DIRECTIONS
Each line with the word "sostenibilidad" must appear in the answer, copied from the records.

*** Begin section ***

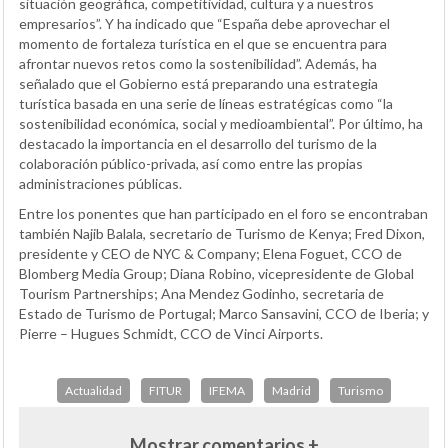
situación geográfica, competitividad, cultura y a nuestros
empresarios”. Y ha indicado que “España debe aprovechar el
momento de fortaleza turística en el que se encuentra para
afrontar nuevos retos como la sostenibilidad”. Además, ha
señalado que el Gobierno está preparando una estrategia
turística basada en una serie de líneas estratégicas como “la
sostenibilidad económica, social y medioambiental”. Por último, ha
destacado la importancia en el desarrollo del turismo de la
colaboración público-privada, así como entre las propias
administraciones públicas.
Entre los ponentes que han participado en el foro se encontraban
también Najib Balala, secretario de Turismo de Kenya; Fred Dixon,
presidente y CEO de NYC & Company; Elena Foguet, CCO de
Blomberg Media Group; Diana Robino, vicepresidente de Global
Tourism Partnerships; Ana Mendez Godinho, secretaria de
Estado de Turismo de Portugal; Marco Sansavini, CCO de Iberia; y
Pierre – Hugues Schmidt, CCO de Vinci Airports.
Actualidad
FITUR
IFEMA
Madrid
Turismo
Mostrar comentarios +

*** End section ***
*** Begin section ***

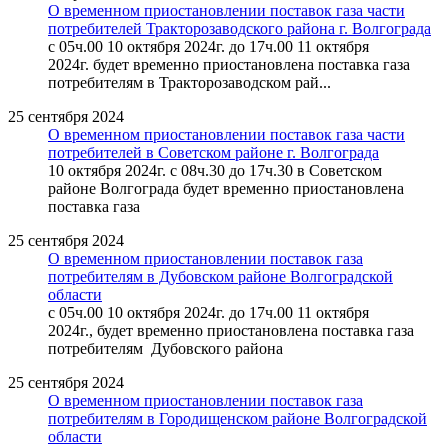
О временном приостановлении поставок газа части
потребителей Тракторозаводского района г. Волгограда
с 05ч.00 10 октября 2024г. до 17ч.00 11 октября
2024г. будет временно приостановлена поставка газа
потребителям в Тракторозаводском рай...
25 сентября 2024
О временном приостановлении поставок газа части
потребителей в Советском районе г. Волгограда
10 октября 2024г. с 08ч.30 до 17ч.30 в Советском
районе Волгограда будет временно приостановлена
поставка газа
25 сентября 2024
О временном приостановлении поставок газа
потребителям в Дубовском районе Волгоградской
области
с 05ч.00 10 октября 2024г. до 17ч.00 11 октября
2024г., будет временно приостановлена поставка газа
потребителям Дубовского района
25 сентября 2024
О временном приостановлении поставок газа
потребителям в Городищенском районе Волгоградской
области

*** End section ***

ANSWER BOX
afrontar nuevos retos como la sostenibilidad”. Además, ha
sostenibilidad económica, social y medioambiental”. Por último, ha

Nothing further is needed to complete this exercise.